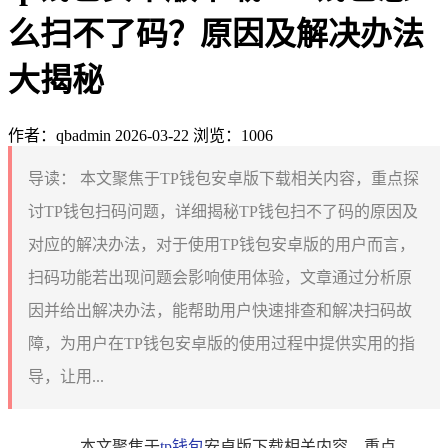
么扫不了码？原因及解决办法
大揭秘
作者：qbadmin
2026-03-22
浏览：1006
导读：
本文聚焦于TP钱包安卓版下载相关内容，重点探
讨TP钱包扫码问题，详细揭秘TP钱包扫不了码的原因及
对应的解决办法，对于使用TP钱包安卓版的用户而言，
扫码功能若出现问题会影响使用体验，文章通过分析原
因并给出解决办法，能帮助用户快速排查和解决扫码故
障，为用户在TP钱包安卓版的使用过程中提供实用的指
导，让用...
本文聚焦于
tp钱包
安卓版下载相关内容，重点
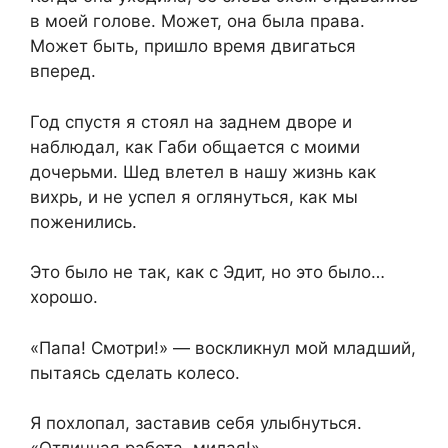
в моей голове. Может, она была права.
Может быть, пришло время двигаться
вперед.
Год спустя я стоял на заднем дворе и
наблюдал, как Габи общается с моими
дочерьми. Шед влетел в нашу жизнь как
вихрь, и не успел я оглянуться, как мы
поженились.
Это было не так, как с Эдит, но это было…
хорошо.
«Папа! Смотри!» — воскликнул мой младший,
пытаясь сделать колесо.
Я похлопал, заставив себя улыбнуться.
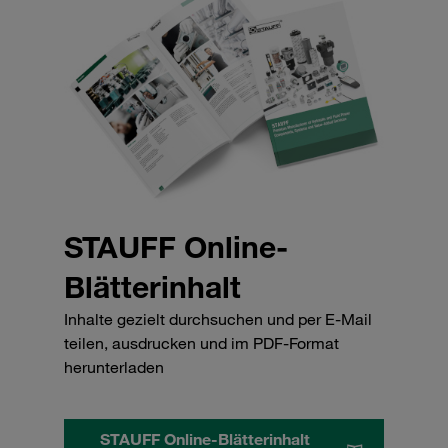
STAUFF Online-
Blätterinhalt
Inhalte gezielt durchsuchen und per E-Mail
teilen, ausdrucken und im PDF-Format
herunterladen
STAUFF Online-Blätterinhalt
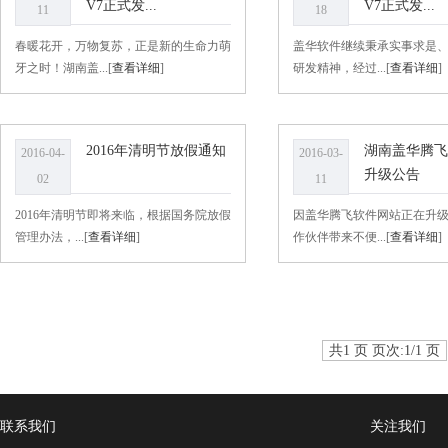
V7正式发...
V7正式发...
11
18
春暖花开，万物复苏，正是新的生命力萌
盖华软件继续秉承实事求是
牙之时！湖南盖...[
查看详细
]
研发精神，经过...[
查看详细
]
2016年清明节放假通知
湖南盖华腾飞
2016-04-
2016-03-
升级公告
02
11
2016年清明节即将来临，根据国务院放假
因盖华腾飞软件网站正在升
管理办法，...[
查看详细
]
作伙伴带来不便...[
查看详细
]
共1 页 页次:1/1 页
联系我们
关注我们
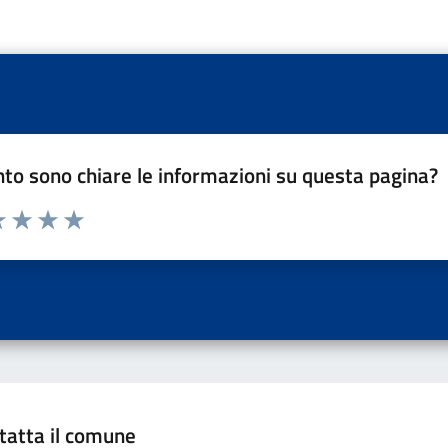
to sono chiare le informazioni su questa pagina?
a 1 a 5 stelle la pagina
 una stella su 5
luta 2 stelle su 5
Valuta 3 stelle su 5
Valuta 4 stelle su 5
Valuta 5 stelle su 5
tatta il comune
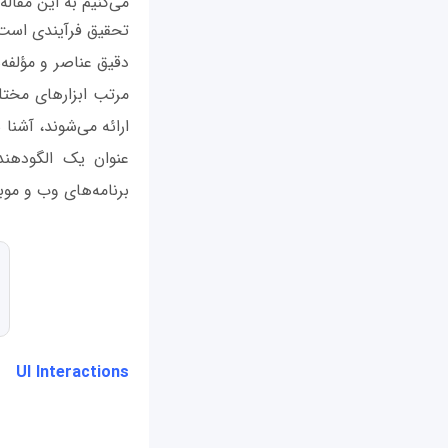
می‌کنیم به این مقال
تحقیق فرآیندی است که
دقیق عناصر و مؤلفه‌ه
مرتب ابزارهای مختلف
ارائه می‌شوند، آشنا 
عنوان یک الگودهند
برنامه‌های وب و موب
UI Interactions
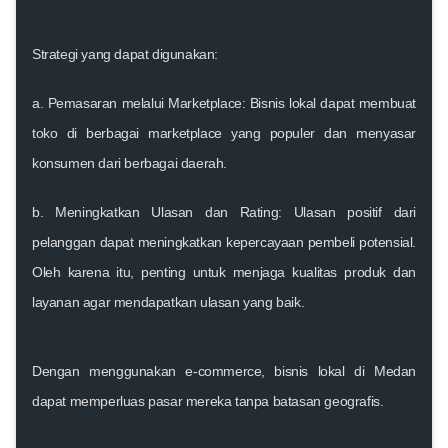
Strategi yang dapat digunakan:
a.
Pemasaran melalui Marketplace:
Bisnis lokal dapat membuat
toko di berbagai marketplace yang populer dan menyasar
konsumen dari berbagai daerah.
b.
Meningkatkan Ulasan dan Rating:
Ulasan positif dari
pelanggan dapat meningkatkan kepercayaan pembeli potensial.
Oleh karena itu, penting untuk menjaga kualitas produk dan
layanan agar mendapatkan ulasan yang baik.
Dengan menggunakan e-commerce, bisnis lokal di Medan
dapat memperluas pasar mereka tanpa batasan geografis.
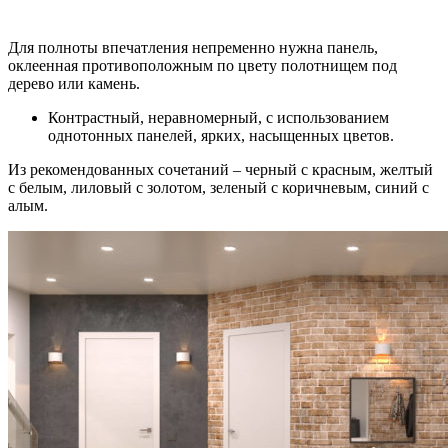
Для полноты впечатления непременно нужна панель,
оклеенная противоположным по цвету полотнищем под
дерево или камень.
Контрастный, неравномерный, с использованием
однотонных панелей, ярких, насыщенных цветов.
Из рекомендованных сочетаний – черный с красным, желтый
с белым, лиловый с золотом, зеленый с коричневым, синий с
алым.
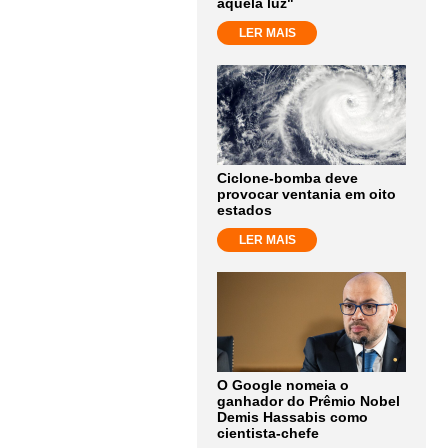
aquela luz"
LER MAIS
Ciclone-bomba deve
provocar ventania em oito
estados
LER MAIS
O Google nomeia o
ganhador do Prêmio Nobel
Demis Hassabis como
cientista-chefe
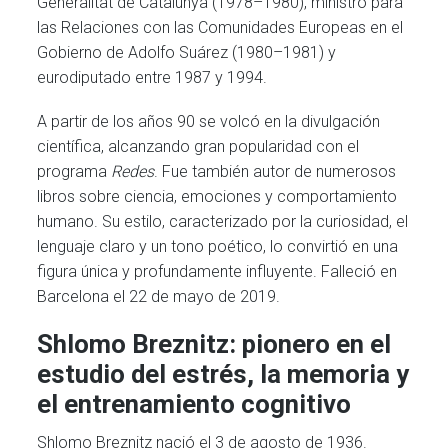
Generalitat de Catalunya (1978–1980), ministro para
las Relaciones con las Comunidades Europeas en el
Gobierno de Adolfo Suárez (1980–1981) y
eurodiputado entre 1987 y 1994.
A partir de los años 90 se volcó en la divulgación
científica, alcanzando gran popularidad con el
programa
Redes
. Fue también autor de numerosos
libros sobre ciencia, emociones y comportamiento
humano. Su estilo, caracterizado por la curiosidad, el
lenguaje claro y un tono poético, lo convirtió en una
figura única y profundamente influyente. Falleció en
Barcelona el 22 de mayo de 2019.
Shlomo Breznitz: pionero en el
estudio del estrés, la memoria y
el entrenamiento cognitivo
Shlomo Breznitz nació el 3 de agosto de 1936.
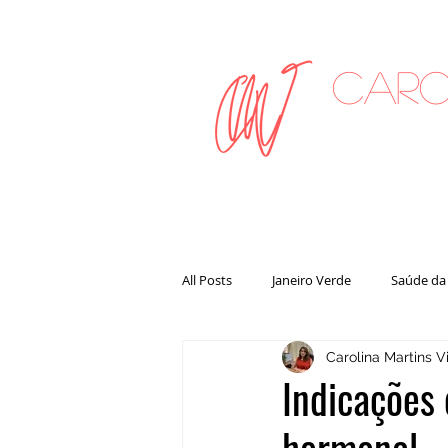
Caro
on
All Posts
Janeiro Verde
Saúde da
Carolina Martins Vi
Indicações 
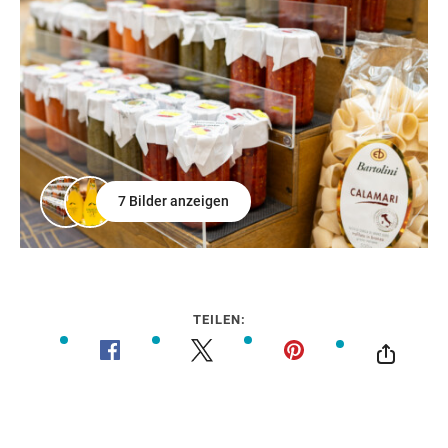
7 Bilder anzeigen
TEILEN:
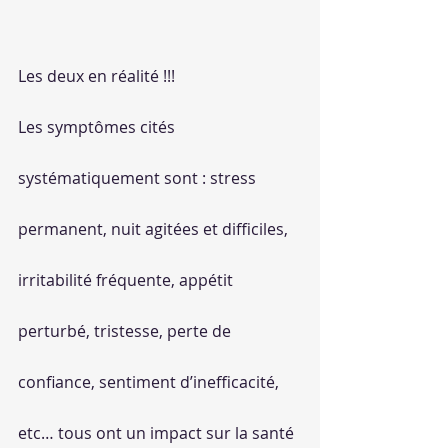
Les deux en réalité !!!
Les symptômes cités 
systématiquement sont : stress 
permanent, nuit agitées et difficiles, 
irritabilité fréquente, appétit 
perturbé, tristesse, perte de 
confiance, sentiment d’inefficacité, 
etc… tous ont un impact sur la santé 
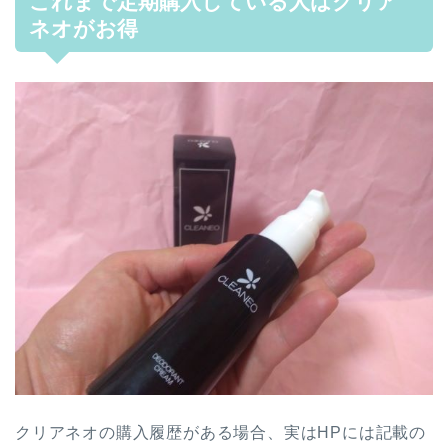
これまで定期購入している人はクリア
ネオがお得
クリアネオの購入履歴がある場合、実はHPには記載の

--

**Brief:**
With the pictures left out, copy exactly the lines from the one containing "estudio del estrés, la memoria y" through the final line of the records above, both included.

**Solved exercise:**
estudio del estrés, la memoria y
el entrenamiento cognitivo
Shlomo Breznitz nació el 3 de agosto de 1936.
Caro
on
All Posts
Janeiro Verde
Saúde da
Carolina Martins Vi
Indicações 
7 Bilder anzeigen
TEILEN:
Les deux en réalité !!!
Les symptômes cités 
systématiquement sont : stress 
permanent, nuit agitées et difficiles, 
irritabilité fréquente, appétit 
perturbé, tristesse, perte de 
confiance, sentiment d’inefficacité, 
etc… tous ont un impact sur la santé 
これまで定期購入している人はクリア
ネオがお得
クリアネオの購入履歴がある場合、実はHPには記載の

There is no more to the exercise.